_AIM OF THE EXERCISE_:
Apart from the pictures, write out all the records exactly.

_DATA FOR THE TASK_:
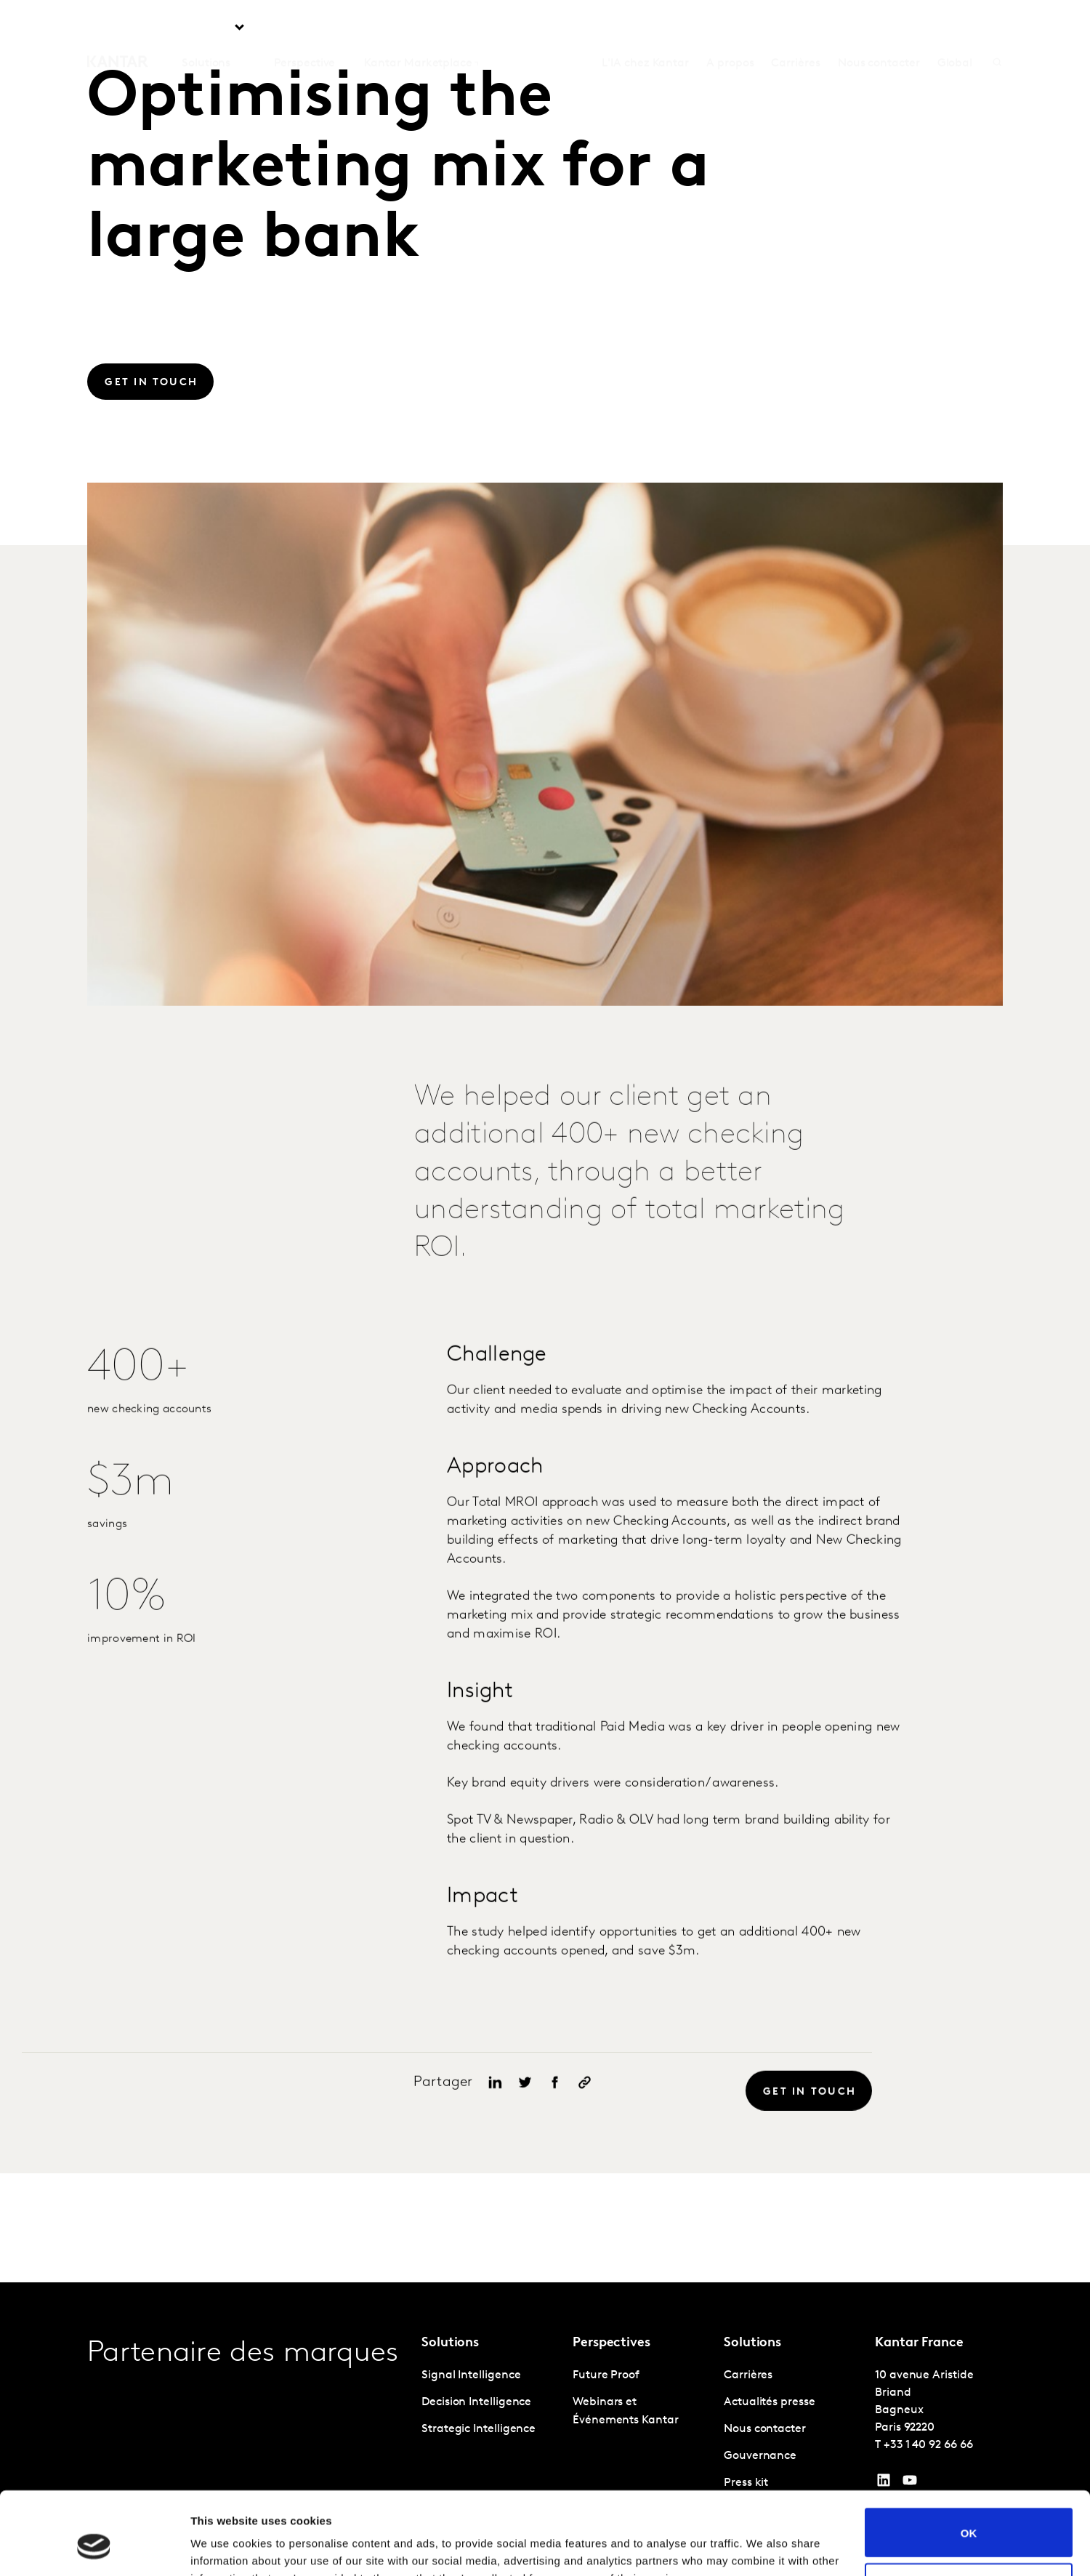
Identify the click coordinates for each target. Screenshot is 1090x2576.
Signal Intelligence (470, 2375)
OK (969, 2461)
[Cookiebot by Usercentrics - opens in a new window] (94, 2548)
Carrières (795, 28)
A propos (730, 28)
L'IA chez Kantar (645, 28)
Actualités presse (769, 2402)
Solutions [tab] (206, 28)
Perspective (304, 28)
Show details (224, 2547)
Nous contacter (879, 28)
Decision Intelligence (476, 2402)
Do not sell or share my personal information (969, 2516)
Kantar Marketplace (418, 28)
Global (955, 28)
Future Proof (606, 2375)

_RESPONSE BOX_:
Identify the click coordinates for each target. Screenshot is 1090x2576.
Signal Intelligence (470, 2375)
OK (969, 2461)
[Cookiebot by Usercentrics - opens in a new window] (94, 2548)
Carrières (795, 28)
A propos (730, 28)
L'IA chez Kantar (645, 28)
Actualités presse (769, 2402)
Solutions [tab] (206, 28)
Perspective (304, 28)
Show details (224, 2547)
Nous contacter (879, 28)
Decision Intelligence (476, 2402)
Do not sell or share my personal information (969, 2516)
Kantar Marketplace (418, 28)
Global (955, 28)
Future Proof (606, 2375)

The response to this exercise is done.